Present address: Dr Lawrence, Department of Animal Science, University of Kentucky, Lexington, KY, USA.
Effects of single-dose intravenous phenylbutazone on experimentally induced, reversible lameness in the horse
Article first published online: 20 DEC 2007
Journal of Veterinary Pharmacology and Therapeutics
Volume 31, Issue 1, pages 39–44, February 2008
How to Cite
FOREMAN, J. H., BARANGE, A. , LAWRENCE, L. M. and HUNGERFORD, L. L. (2008), Effects of single-dose intravenous phenylbutazone on experimentally induced, reversible lameness in the horse. Journal of Veterinary Pharmacology and Therapeutics, 31: 39–44. doi: 10.1111/j.1365-2885.2007.00925.x
- Issue published online: 20 DEC 2007
- Article first published online: 20 DEC 2007
- (Paper received 14 August 2007; accepted for publication 6 November 2007)
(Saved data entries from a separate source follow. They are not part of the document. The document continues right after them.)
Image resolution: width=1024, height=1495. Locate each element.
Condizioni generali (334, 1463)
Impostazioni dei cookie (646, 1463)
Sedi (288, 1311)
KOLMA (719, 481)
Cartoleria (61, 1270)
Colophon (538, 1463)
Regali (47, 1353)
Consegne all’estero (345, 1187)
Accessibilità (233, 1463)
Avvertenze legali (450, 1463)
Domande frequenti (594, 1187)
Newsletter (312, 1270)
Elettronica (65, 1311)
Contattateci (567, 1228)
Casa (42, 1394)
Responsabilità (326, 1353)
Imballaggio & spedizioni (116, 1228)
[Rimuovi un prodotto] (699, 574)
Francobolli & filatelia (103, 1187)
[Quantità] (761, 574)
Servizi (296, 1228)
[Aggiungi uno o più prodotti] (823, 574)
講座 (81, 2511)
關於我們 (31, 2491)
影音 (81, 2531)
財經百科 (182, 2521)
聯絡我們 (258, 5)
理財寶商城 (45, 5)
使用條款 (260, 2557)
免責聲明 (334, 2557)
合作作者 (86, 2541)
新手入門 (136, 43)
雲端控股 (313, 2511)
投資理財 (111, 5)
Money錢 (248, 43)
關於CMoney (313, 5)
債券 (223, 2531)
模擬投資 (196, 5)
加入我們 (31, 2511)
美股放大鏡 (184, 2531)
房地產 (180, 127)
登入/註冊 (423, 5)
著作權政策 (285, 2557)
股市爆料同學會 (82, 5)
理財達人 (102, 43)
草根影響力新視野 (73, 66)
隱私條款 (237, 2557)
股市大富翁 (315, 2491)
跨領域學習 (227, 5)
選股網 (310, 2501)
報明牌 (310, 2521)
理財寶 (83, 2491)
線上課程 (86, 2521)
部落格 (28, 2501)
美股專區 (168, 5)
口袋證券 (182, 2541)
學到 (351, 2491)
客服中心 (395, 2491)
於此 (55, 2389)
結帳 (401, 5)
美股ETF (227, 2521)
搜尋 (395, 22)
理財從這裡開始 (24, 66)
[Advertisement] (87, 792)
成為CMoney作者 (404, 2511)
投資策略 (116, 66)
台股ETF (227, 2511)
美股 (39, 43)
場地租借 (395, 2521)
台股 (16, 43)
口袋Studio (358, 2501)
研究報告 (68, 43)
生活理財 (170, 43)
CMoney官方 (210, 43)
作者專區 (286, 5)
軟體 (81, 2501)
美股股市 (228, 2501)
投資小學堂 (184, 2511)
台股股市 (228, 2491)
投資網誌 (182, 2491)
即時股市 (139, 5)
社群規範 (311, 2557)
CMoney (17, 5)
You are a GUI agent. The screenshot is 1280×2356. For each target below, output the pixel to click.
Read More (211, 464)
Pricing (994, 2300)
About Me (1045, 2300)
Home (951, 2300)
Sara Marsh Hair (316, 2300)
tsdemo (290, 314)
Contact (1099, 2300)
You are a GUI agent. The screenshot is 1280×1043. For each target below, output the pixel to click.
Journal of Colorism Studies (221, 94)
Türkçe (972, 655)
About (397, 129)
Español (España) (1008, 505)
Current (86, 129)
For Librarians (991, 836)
The objective was to test the hypothesis that phenylbutazone (PBZ) alleviates lameness in an adjustable heart bar shoe model of equine foot pain. Eight Quarter Horse mares underwent 4-weekly treatments randomly: 0.9% saline placebo (SAL: 1 mL/45 kg body weight i.v.) with no lameness; SAL with lameness; PBZ (4.4 mg/kg body weight i.v.) with no lameness; and PBZ with lameness. Blinded heart rate (HR) and lameness score (LS) were assessed every 20 min for 2 h and then hourly through 9 h. At 1 h SAL or PBZ was administered. Jugular venous samples were obtained at hours 0, 1, 2, 4, 6, and 8 and were evaluated for packed cell volume (PCV), cortisol, and drug concentrations. Repeated measures anova and t-tests were used to identify PBZ effects at a significance level of P < 0.05. PBZ-treated LS was lower 2–8 h post-treatment, and HR was lower from 2 through 6 h post-treatment (P < 0.05). Phenylbutazone did not change PCV and had minimal effect on cortisol. Mean plasma PBZ and oxyphenbutazone concentrations 7 h after treatment were 7.2–7.5 and 1.6–1.9 μg/mL, respectively. It was concluded that PBZ was efficacious in alleviating lameness in this model. Cortisol and PCV were not discriminating enough to distinguish between PBZ-treated and SAL-treated trials.